+++ EXERCISE MATERIALS +++

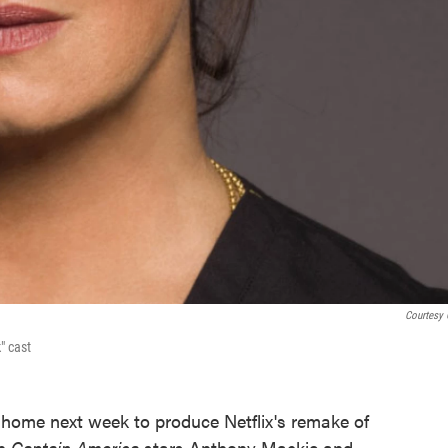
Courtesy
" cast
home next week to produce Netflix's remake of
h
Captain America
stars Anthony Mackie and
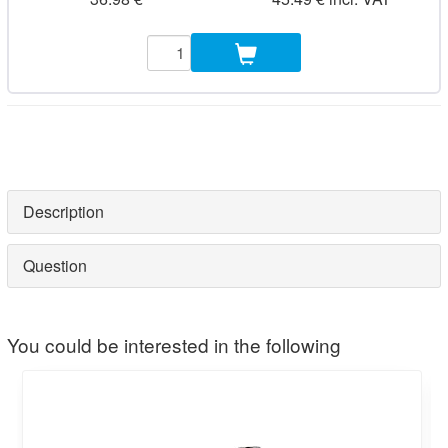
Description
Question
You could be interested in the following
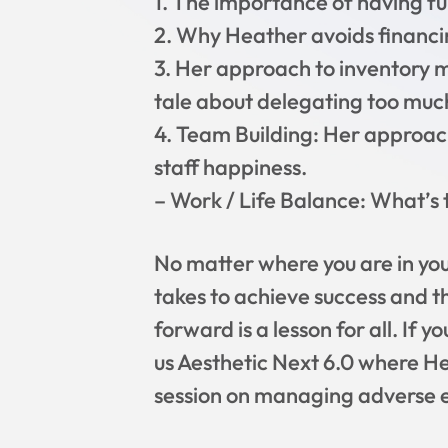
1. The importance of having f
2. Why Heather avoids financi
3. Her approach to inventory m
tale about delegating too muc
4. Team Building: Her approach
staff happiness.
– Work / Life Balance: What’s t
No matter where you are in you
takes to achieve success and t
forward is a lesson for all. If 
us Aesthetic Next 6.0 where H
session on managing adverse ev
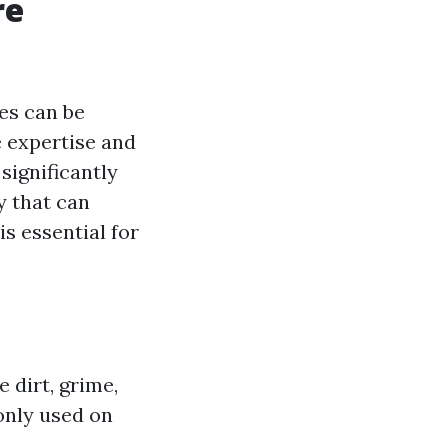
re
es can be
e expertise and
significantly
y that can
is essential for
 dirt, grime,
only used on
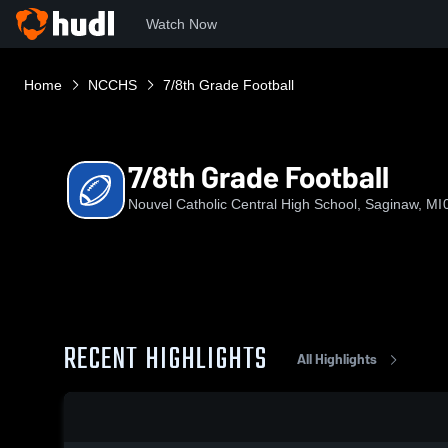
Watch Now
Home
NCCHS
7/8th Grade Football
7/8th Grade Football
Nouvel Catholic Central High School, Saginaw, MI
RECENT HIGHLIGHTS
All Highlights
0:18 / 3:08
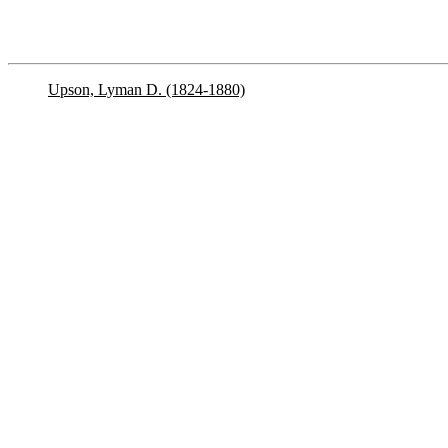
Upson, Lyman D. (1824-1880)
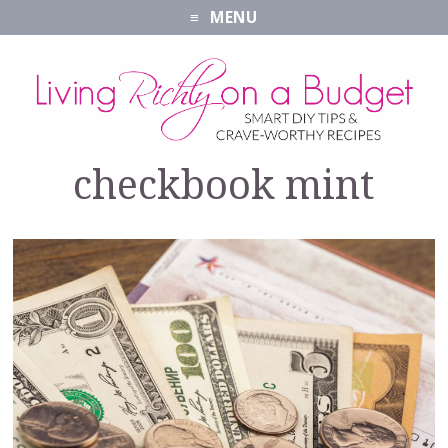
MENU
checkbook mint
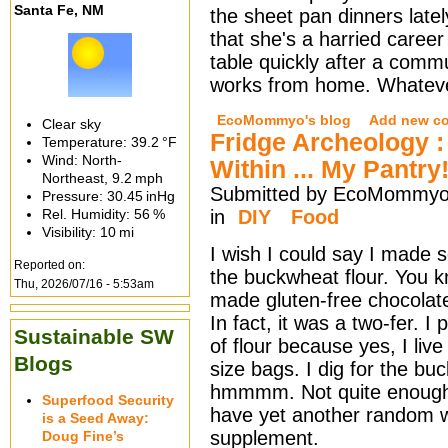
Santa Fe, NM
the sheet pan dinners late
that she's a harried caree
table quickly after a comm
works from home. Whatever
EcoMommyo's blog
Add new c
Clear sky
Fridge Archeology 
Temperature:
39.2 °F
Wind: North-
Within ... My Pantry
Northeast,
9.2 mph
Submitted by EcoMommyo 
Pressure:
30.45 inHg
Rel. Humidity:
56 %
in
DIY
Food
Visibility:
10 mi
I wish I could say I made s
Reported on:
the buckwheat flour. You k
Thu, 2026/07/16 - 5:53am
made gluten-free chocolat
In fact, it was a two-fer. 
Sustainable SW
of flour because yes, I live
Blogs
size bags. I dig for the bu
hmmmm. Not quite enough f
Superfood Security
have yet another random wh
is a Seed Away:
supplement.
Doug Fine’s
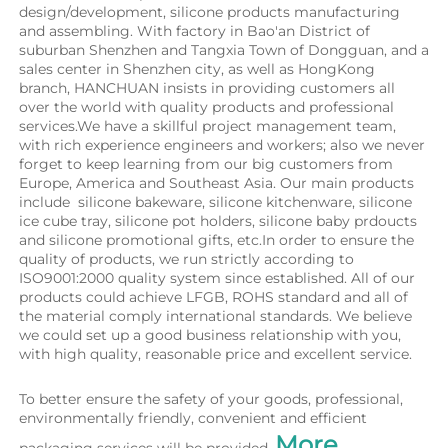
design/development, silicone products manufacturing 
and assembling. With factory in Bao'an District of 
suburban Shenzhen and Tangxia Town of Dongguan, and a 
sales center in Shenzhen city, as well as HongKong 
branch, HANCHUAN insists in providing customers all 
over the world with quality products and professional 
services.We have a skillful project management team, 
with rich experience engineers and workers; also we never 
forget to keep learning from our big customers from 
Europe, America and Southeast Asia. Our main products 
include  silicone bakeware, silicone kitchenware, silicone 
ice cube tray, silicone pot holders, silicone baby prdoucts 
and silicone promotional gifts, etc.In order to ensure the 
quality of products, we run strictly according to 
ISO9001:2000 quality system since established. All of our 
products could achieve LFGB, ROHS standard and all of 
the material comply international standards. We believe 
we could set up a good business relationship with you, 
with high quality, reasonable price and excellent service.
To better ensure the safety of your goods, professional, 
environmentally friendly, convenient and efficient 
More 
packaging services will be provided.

+++
+++ EXERCISE MATERIALS +++

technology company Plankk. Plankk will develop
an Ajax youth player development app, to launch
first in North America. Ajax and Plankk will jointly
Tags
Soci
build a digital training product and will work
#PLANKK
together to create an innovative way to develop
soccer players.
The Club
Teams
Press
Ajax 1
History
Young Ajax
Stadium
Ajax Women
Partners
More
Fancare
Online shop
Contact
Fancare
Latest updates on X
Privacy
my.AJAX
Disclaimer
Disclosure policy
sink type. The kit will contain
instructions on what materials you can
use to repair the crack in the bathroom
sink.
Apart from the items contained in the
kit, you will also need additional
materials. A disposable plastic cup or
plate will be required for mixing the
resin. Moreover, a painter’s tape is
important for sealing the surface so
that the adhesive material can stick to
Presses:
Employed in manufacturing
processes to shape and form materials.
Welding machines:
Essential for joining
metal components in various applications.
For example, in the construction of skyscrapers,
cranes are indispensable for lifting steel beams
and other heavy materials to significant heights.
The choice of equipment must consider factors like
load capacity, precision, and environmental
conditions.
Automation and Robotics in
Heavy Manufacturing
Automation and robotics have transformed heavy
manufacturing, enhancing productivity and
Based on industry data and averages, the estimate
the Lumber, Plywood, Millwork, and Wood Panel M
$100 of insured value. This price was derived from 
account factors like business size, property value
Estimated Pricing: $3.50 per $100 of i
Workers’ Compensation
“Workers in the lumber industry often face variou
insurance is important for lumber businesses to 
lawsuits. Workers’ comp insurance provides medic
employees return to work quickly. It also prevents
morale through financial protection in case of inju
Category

+++
+++ EXERCISE MATERIALS +++

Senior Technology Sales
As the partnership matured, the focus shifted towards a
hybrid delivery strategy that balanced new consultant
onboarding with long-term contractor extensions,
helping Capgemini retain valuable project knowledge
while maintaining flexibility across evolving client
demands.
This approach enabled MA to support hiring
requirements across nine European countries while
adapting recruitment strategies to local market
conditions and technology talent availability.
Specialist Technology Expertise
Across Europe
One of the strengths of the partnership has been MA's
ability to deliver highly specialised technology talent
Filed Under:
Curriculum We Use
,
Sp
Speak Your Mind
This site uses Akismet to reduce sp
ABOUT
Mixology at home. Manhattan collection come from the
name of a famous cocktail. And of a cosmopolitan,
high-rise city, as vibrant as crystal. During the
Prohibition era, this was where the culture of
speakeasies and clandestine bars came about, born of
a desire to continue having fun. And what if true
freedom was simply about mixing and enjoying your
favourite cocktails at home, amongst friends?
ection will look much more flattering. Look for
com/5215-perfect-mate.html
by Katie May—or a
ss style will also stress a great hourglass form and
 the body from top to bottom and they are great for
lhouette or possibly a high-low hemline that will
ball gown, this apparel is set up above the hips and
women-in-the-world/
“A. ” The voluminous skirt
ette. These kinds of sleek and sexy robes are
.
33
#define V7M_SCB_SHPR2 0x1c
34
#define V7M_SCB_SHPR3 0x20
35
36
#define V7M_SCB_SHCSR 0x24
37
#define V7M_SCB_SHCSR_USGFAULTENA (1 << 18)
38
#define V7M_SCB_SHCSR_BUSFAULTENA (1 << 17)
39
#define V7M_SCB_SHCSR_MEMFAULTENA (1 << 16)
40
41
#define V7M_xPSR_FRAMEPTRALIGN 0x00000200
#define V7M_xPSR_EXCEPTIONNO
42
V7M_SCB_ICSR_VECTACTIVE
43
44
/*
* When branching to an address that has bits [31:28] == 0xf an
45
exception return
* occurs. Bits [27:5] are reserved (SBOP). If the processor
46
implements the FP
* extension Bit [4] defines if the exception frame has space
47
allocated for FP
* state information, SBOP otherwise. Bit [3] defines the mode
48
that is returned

+++

# [EXERCISE]
Counting only lines that hold "will", state how many appear in the records, and give nothing but the number.

# [EXERCISE RESPONSE]
10